You can view 5 more pages before signing in

ACTIVE W (clopidogrel plus aspirin versus anticoagulation in atrial fibrillation)

Authoring team

Atrial fibrillation is a common cardiac arrhythmia, especially in the elderly, and affects over 1% of the population.

  • atrial fibrillation increases the risk of stroke and other vascular events
    • oral anticoagulation therapy such as warfarin reduces stroke by two-thirds compared with no treatment and compared with aspirin, oral anticoagulation therapy reduces the risk of stroke by 45% and reduces cardiovascular events by 29% (1)
  • the ACTIVE W trial was designed to assess whether clopidogrel plus aspirin was non-inferior to oral anticoagulation therapy for prevention of vascular events
    • patients eligible for and willing to take oral anticoagulation therapy were enrolled into ACTIVE W, in which clopidogrel plus aspirin was compared to oral anticoagulation therapy
    • patients eligible for the study:
      • patients had electrocardiographic evidence of atrial fibrillation and at least one of the following:
        • age 75 years or older
        • on treatment for systemic hypertension;
        • previous stroke, transient ischaemic attack, or non-CNS systemic embolus
        • left ventricular dysfunction with left ventricular ejection fraction less than 45%
        • peripheral arterial disease
      • if patients were aged 55-74 years and did not have one of the other inclusion criteria they were required to have either diabetes mellitus requiring drug therapy or previous coronary artery disease
      • patients were excluded if they had any of the following: contraindication for clopidogrel or for oral anticoagulant (such as prosthetic mechanical heart valve); documented peptic ulcer disease within the previous 6 months; previous intracerebral haemorrhage; significant thrombocytopenia (platelet count <50×109/L); or mitral stenosis
    • study protocol:
      • patients were randomly allocated to receive oral anticoagulation therapy (target international normalised ratio of 2·0-3·0; n=3371) or clopidogrel (75 mg per day) plus aspirin (75-100 mg per day recommended; n=3335)
      • primary outcome was first occurrence of stroke, non-CNS systemic embolus, myocardial infarction, or vascular death.

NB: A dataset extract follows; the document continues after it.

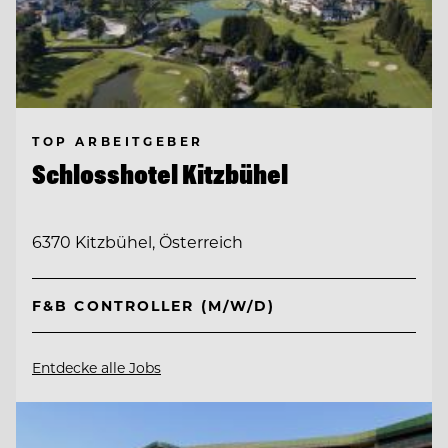
TOP ARBEITGEBER
Schlosshotel Kitzbühel
6370 Kitzbühel, Österreich
F&B CONTROLLER (M/W/D)
Entdecke alle Jobs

Analyses were by intention-to-treat.
    • results:
      • study was stopped early because of clear evidence of superiority of oral anticoagulation therapy
        • were 165 primary events in patients on oral anticoagulation therapy (annual risk 3·93%) and 234 in those on clopidogrel plus aspirin (annual risk 5·60%; relative risk 1·44 (1·18-1.76; p=0.0003)
        • patients on oral anticoagulation therapy who were already receiving this treatment at study entry had a trend towards a greater reduction in vascular events (relative risk 1·50, 95% CI 1·19-1·89) and a significantly (p=0·03 for interaction) lower risk of major bleeding with oral anticoagulation therapy (1.30; 0.94-1.79) than patients not on this treatment at study entry (1·27, 0·85-1·89 and 0·59, 0·32-1·08, respectively).
    • the study authors concluded that oral anticoagulation therapy is superior to clopidogrel plus aspirin for prevention of vascular events in patients with atrial fibrillation at high risk of stroke, especially in those already taking oral anticoagulation therapy
    • a follow-up analysis concluded that:
      • in patients with atrial fibrillation for whom vitamin K-antagonist therapy was unsuitable, the addition of clopidogrel to aspirin reduced the risk of major vascular events, especially stroke, and increased the risk of major hemorrhage
        • stroke occurred in 296 patients receiving clopidogrel (2.4% per year) and 408 patients receiving placebo (3.3% per year) (relative risk, 0.72; 95% CI, 0.62 to 0.83; P<0.001)
        • myocardial infarction occurred in 90 patients receiving clopidogrel (0.7% per year) and in 115 receiving placebo (0.9% per year) (relative risk, 0.78; 95% CI, 0.59 to 1.03; P=0.08)
        • major bleeding occurred in 251 patients receiving clopidogrel (2.0% per year) and in 162 patients receiving placebo (1.3% per year) (relative risk, 1.57; 95% CI, 1.29 to 1.92; P<0.001)

Reference:

  1. ACTIVE Writing Group on behalf of the ACTIVE Investigators. Clopidogrel plus aspirin versus oral anticoagulation for atrial fibrillation in the Atrial fibrillation Clopidogrel Trial with Irbesartan for prevention of Vascular Events (ACTIVE W): a randomised controlled trial. Lancet. 2006 Jun 10;367(9526):1903-12
  2. ACTIVE Investigators, Connolly SJ, Pogue J, Hart RG, Hohnloser SH, Pfeffer M, Chrolavicius S, Yusuf S.Effect of clopidogrel added to aspirin in patients with atrial fibrillation. N Engl J Med. 2009 May 14;360(20):2066-78.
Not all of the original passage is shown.